A Vietnamese national who stowed away on an oil tanker, lashing himself above the ship's rudder, was granted refugee status in the United States Tuesday after being rejected at several other ports.
Tuan Van Nguyen, 23, a welder who lived in the Thu-duc district of Ho Chi Minh City, formerly Saigon, smiled shyly as he stepped onto U.S. soil at a Mobil terminal in Narragansett Bay."He says he knew when he left Vietnam that it would be very dangerous," an interpreter said. "But he knew it would be more dangerous if he stayed."
The Immigration and Naturalization Service granted Tuan asylum Tuesday, a day after the State Department - for reasons that were not specified - recommended against it, officials said. Tuan will be eligible to apply for permanent residency in one year.
Tuan stowed away on the Cypriot-registered oil tanker Success.
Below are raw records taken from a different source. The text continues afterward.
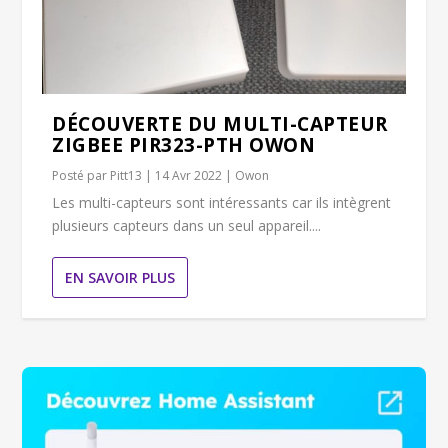
DÉCOUVERTE DU MULTI-CAPTEUR
ZIGBEE PIR323-PTH OWON
Posté par
Pitt13
|
14 Avr 2022
|
Owon
Les multi-capteurs sont intéressants car ils intègrent
plusieurs capteurs dans un seul appareil....
EN SAVOIR PLUS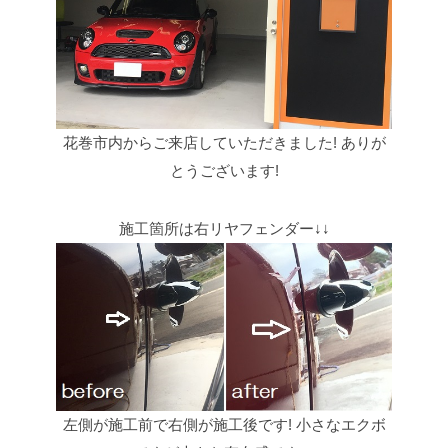
花巻市内からご来店していただきました!
ありが
とうございます!
施工箇所は右リヤフェンダー↓↓
左側が施工前で右側が施工後です!
小さなエクボ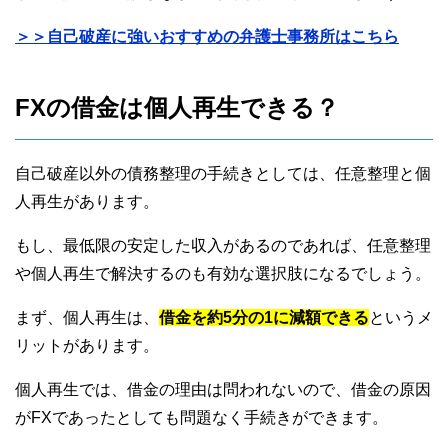
＞＞自己破産に強いおすすめの弁護士事務所はこちら
FXの借金は個人再生できる？
自己破産以外の債務整理の手続きとしては、任意整理と個
人再生があります。
もし、最低限の安定した収入があるのであれば、任意整理
や個人再生で解決するのも有効な選択肢になるでしょう。
まず、個人再生は、
借金を約5分の1に減額できる
というメ
リットがあります。
個人再生では、借金の理由は問われないので、借金の原因
がFXであったとしても問題なく手続きができます。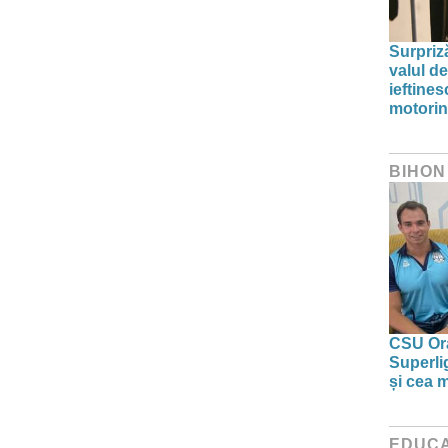
Surpriz
valul de
ieftine
motori
BIHON
CSU Ora
Superlig
și cea 
EDUCA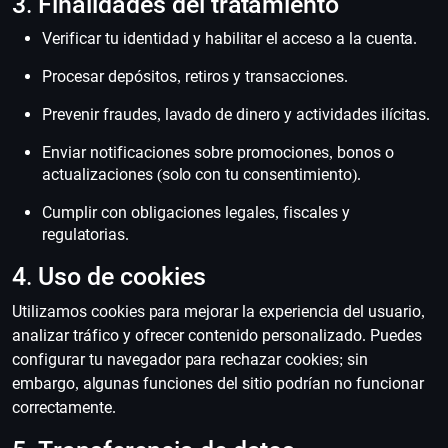
3. Finalidades del tratamiento
Verificar tu identidad y habilitar el acceso a la cuenta.
Procesar depósitos, retiros y transacciones.
Prevenir fraudes, lavado de dinero y actividades ilícitas.
Enviar notificaciones sobre promociones, bonos o
actualizaciones (solo con tu consentimiento).
Cumplir con obligaciones legales, fiscales y
regulatorias.
4. Uso de cookies
Utilizamos cookies para mejorar la experiencia del usuario,
analizar tráfico y ofrecer contenido personalizado. Puedes
configurar tu navegador para rechazar cookies; sin
embargo, algunas funciones del sitio podrían no funcionar
correctamente.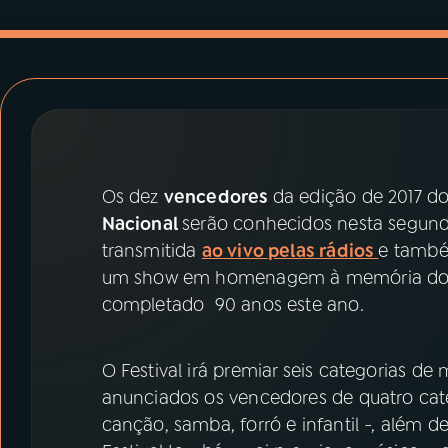
07
ÚLTIMAS
08
PRÊMIO RÁDIO MEC
ACOMPANHE A RÁDIO MEC
YouTube
Facebook
Os dez
vencedores
da edição de 2017 d
Nacional
serão conhecidos nesta segunda-
Instagram
X
transmitida
ao vivo pelas rádios
e também
um show em homenagem à memória do c
TikTok
completado 90 anos este ano.
O Festival irá premiar seis categorias de 
anunciados os vencedores de quatro cate
canção, samba, forró e infantil -, além d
Armed with a pack of cigarettes, a lighter, dried food and a plastic jug of water, he hid in a hollow where the tanker's rudder is attached to the hull, avoiding detection during three searches by the 23-member Polish crew. He made a plywood seat and lashed himself to the housing just above the ship's propeller.
The tanker left Ho Chi Minh City on Aug. 28, and two days later, a crew member spotted Tuan when Capt. Jerzy Kolasinski ordered a lifeboat drill 18 miles outside Singapore.
"If I filled the ballast he would be dead," Kolasinski said. "If I didn't stop in Singapore he would be dead.
"I am not happy with any stowaway on board, but . . . this kind of man, who would make this decision, is a man I can only respect," he said.
The captain said he tried to obtain asylum for Tuan in Singapore, Bahrain, the United Arab Emirates and Saudi Arabia but failed each time.